*** Opening of MATERIAL FOR THIS EXERCISE ***
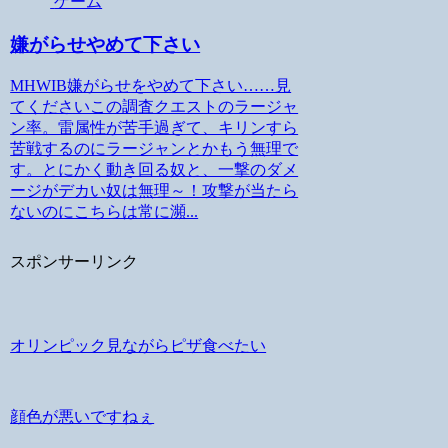
ゲーム
嫌がらせやめて下さい
MHWIB嫌がらせをやめて下さい……見
てくださいこの調査クエストのラージャ
ン率。雷属性が苦手過ぎて、キリンすら
苦戦するのにラージャンとかもう無理で
す。とにかく動き回る奴と、一撃のダメ
ージがデカい奴は無理～！攻撃が当たら
ないのにこちらは常に瀕...
スポンサーリンク
オリンピック見ながらピザ食べたい
顔色が悪いですねぇ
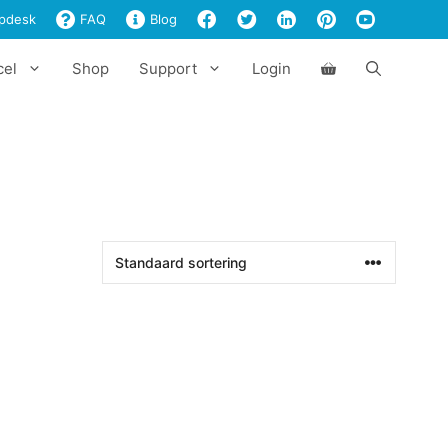
pdesk
FAQ
Blog
cel
Shop
Support
Login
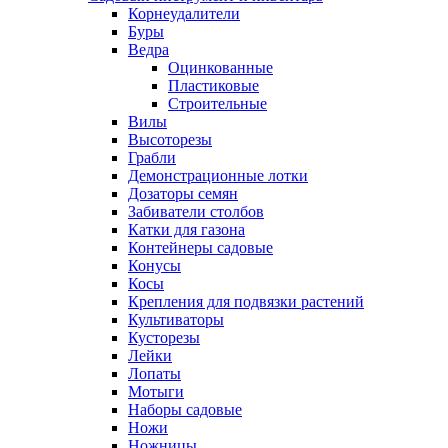
Корнеудалители
Буры
Ведра
Оцинкованные
Пластиковые
Строительные
Вилы
Высоторезы
Грабли
Демонстрационные лотки
Дозаторы семян
Забиватели столбов
Катки для газона
Контейнеры садовые
Конусы
Косы
Крепления для подвязки растений
Культиваторы
Кусторезы
Лейки
Лопаты
Мотыги
Наборы садовые
Ножи
Ножницы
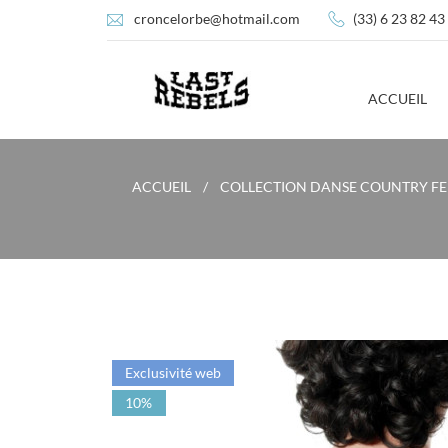
croncelorbe@hotmail.com
(33) 6 23 82 43
ACCUEIL
ACCUEIL
COLLECTION DANSE COUNTRY F
Exclusivité web
10%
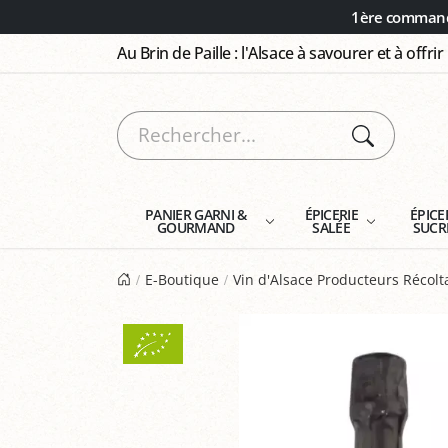
Panneau de gestion des cookies
1ère commande
Au Brin de Paille : l'Alsace à savourer et à offrir
PANIER GARNI &
ÉPICERIE
ÉPICE
GOURMAND
SALÉE
SUCR
E-Boutique
Vin d'Alsace Producteurs Récol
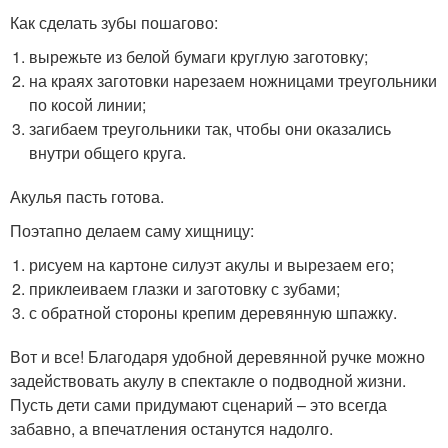
Как сделать зубы пошагово:
вырежьте из белой бумаги круглую заготовку;
на краях заготовки нарезаем ножницами треугольники
по косой линии;
загибаем треугольники так, чтобы они оказались
внутри общего круга.
Акулья пасть готова.
Поэтапно делаем саму хищницу:
рисуем на картоне силуэт акулы и вырезаем его;
приклеиваем глазки и заготовку с зубами;
с обратной стороны крепим деревянную шпажку.
Вот и все! Благодаря удобной деревянной ручке можно
задействовать акулу в спектакле о подводной жизни.
Пусть дети сами придумают сценарий – это всегда
забавно, а впечатления останутся надолго.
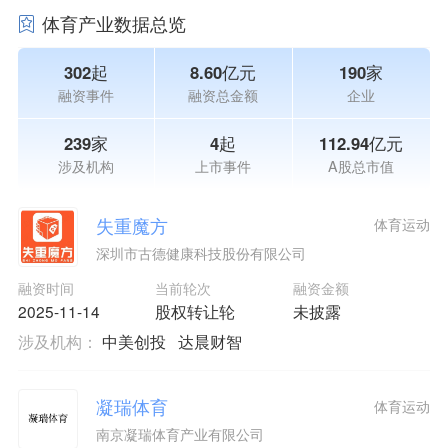
体育产业数据总览
302起
8.60亿元
190家
融资事件
融资总金额
企业
239家
4起
112.94亿元
涉及机构
上市事件
A股总市值
失重魔方
体育运动
深圳市古德健康科技股份有限公司
融资时间
当前轮次
融资金额
2025-11-14
股权转让轮
未披露
涉及机构：
中美创投
达晨财智
凝瑞体育
体育运动
南京凝瑞体育产业有限公司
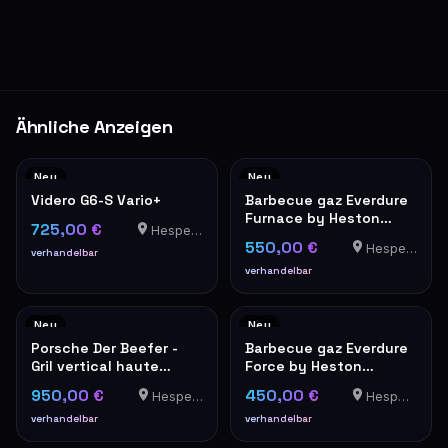
Ähnliche Anzeigen
Neu
Neu
Videro G6-S Vario+
Barbecue gaz Everdure
Furnace by Heston
725,00 €
Hesperange
Blumenthal orange
550,00 €
Hesperange
verhandelbar
verhandelbar
Neu
Neu
Porsche Der Beefer -
Barbecue gaz Everdure
Gril vertical haute
Force by Heston
température 800°C
Blumenthal rouge
950,00 €
450,00 €
Hesperange
Hesperange
verhandelbar
verhandelbar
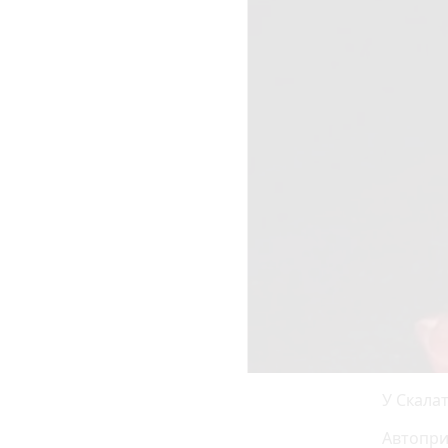
У Скалат
Автопри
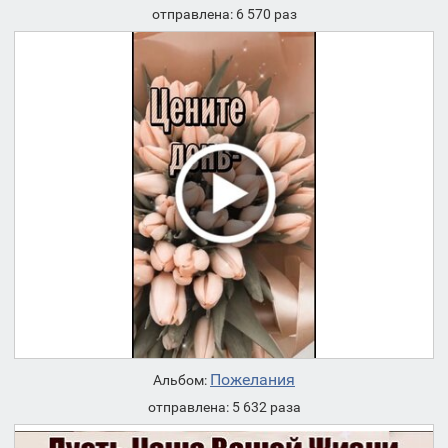
отправлена: 6 570 раз
Пожелания
Альбом:
отправлена: 5 632 раза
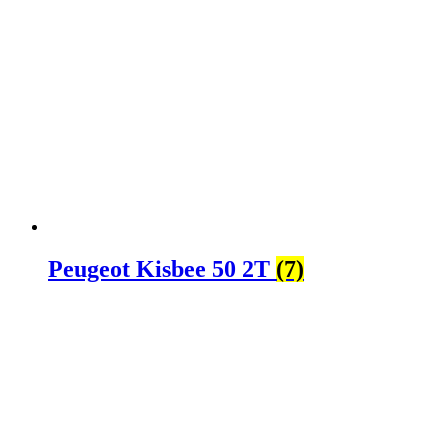
Peugeot Kisbee 50 2T
(7)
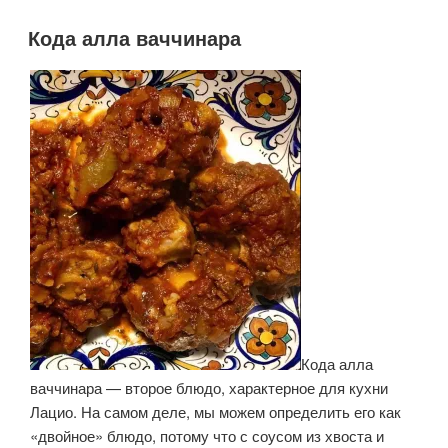
зеленым
перцем»
Кода алла ваччинара
ОПУБЛИКОВАНО
Кода алла
ваччинара — второе блюдо, характерное для кухни
Лацио. На самом деле, мы можем определить его как
«двойное» блюдо, потому что с соусом из хвоста и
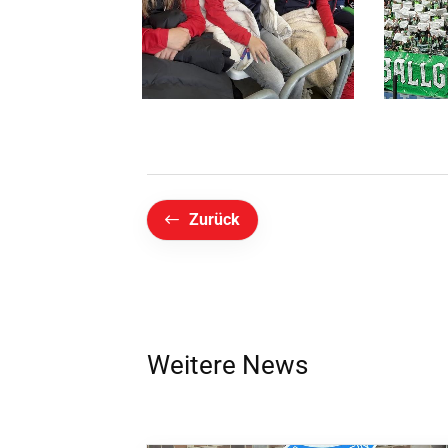
Zurück
Weitere News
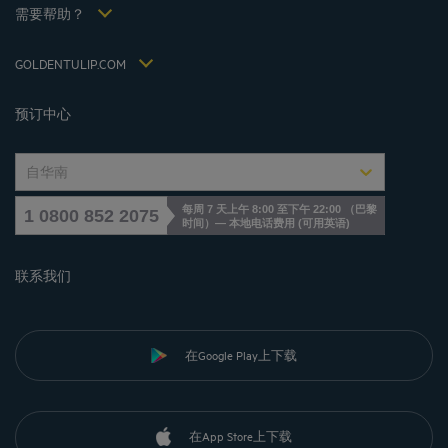
税收政策 2021
需要帮助？
常见问答
招贤纳士
联系我们
Jin Jiang International
GOLDENTULIP.COM
Cookies management
预订中心
自华南
每周 7 天上午 8:00 至下午 22:00 （巴黎
1 0800 852 2075
时间）— 本地电话费用
(
可用英语
)
联系我们
在Google Play上下载
在App Store上下载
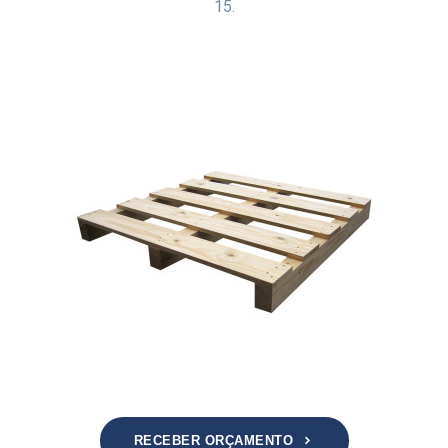
15.
RECEBER ORÇAMENTO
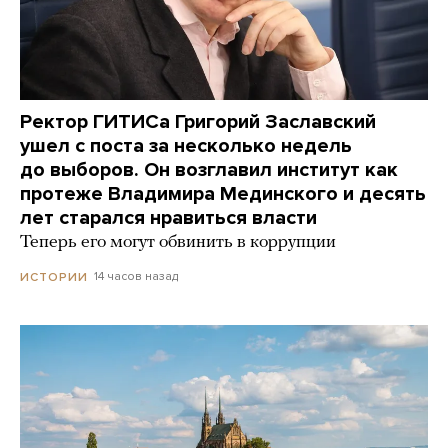
Ректор ГИТИСа Григорий Заславский
ушел с поста за несколько недель
до выборов. Он возглавил институт как
протеже Владимира Мединского и десять
лет старался нравиться власти
Теперь его могут обвинить в коррупции
14 часов назад
ИСТОРИИ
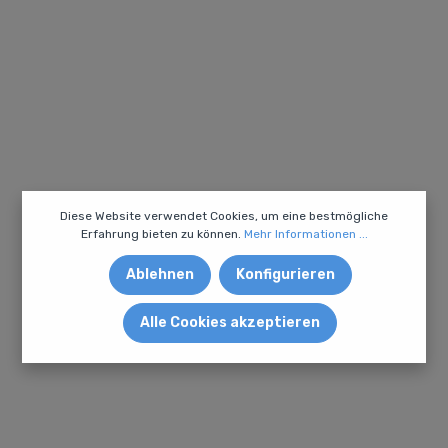
Diese Website verwendet Cookies, um eine bestmögliche
Erfahrung bieten zu können.
Mehr Informationen ...
Ablehnen
Konfigurieren
Alle Cookies akzeptieren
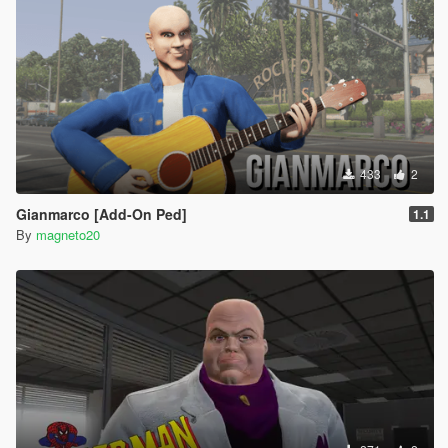
433
2
Gianmarco [Add-On Ped]
1.1
By
magneto20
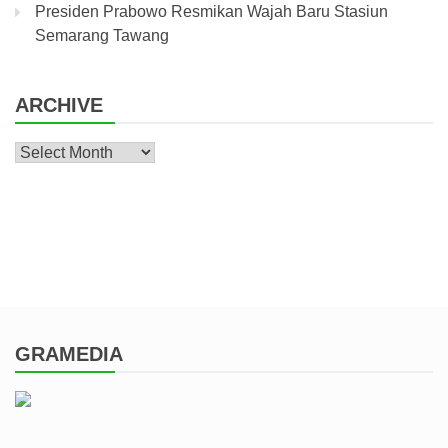
Presiden Prabowo Resmikan Wajah Baru Stasiun
Semarang Tawang
ARCHIVE
Archive
GRAMEDIA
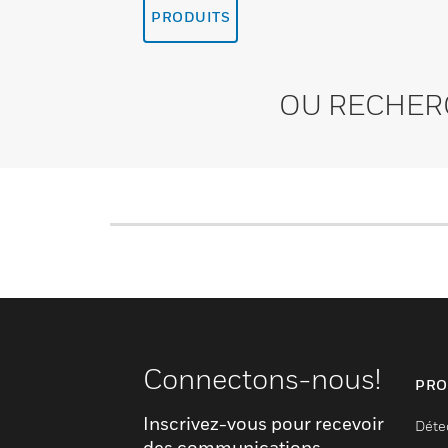
PRODUITS
OU RECHER
Connectons-nous!
PRO
Inscrivez-vous pour recevoir
Déte
des communications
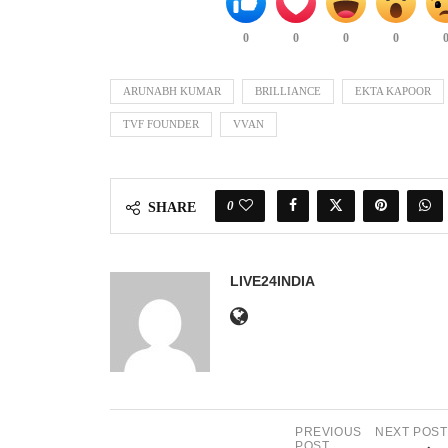
0
0
0
0
ARUNABH KUMAR
BRILLIANCE
EKTA KAPOOR
TVF FOUNDER
VVAN
0
SHARE
LIVE24INDIA
PREVIOUS
NEXT POST
POST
*** Close of MATERIAL FOR THIS EXERCISE ***
DIRECTIONS =
Reproduce, word for word, every line from the one that contains "14 часов назад" to the end of the data, including both ends; omit all pictures.

RESPONSE TO THIS TASK =
14 часов назад
ИСТОРИИ
Diese Website verwendet Cookies, um eine bestmögliche
Erfahrung bieten zu können.
Mehr Informationen ...
Ablehnen
Konfigurieren
Alle Cookies akzeptieren
433
2
Gianmarco [Add-On Ped]
1.1
By
magneto20
Presiden Prabowo Resmikan Wajah Baru Stasiun
Semarang Tawang
ARCHIVE
Archive
GRAMEDIA
PRODUITS
OU RECHER
Connectons-nous!
PRO
Inscrivez-vous pour recevoir
Déte
des communications
0
0
0
0
ARUNABH KUMAR
BRILLIANCE
EKTA KAPOOR
TVF FOUNDER
VVAN
0
SHARE
LIVE24INDIA
PREVIOUS
NEXT POST
POST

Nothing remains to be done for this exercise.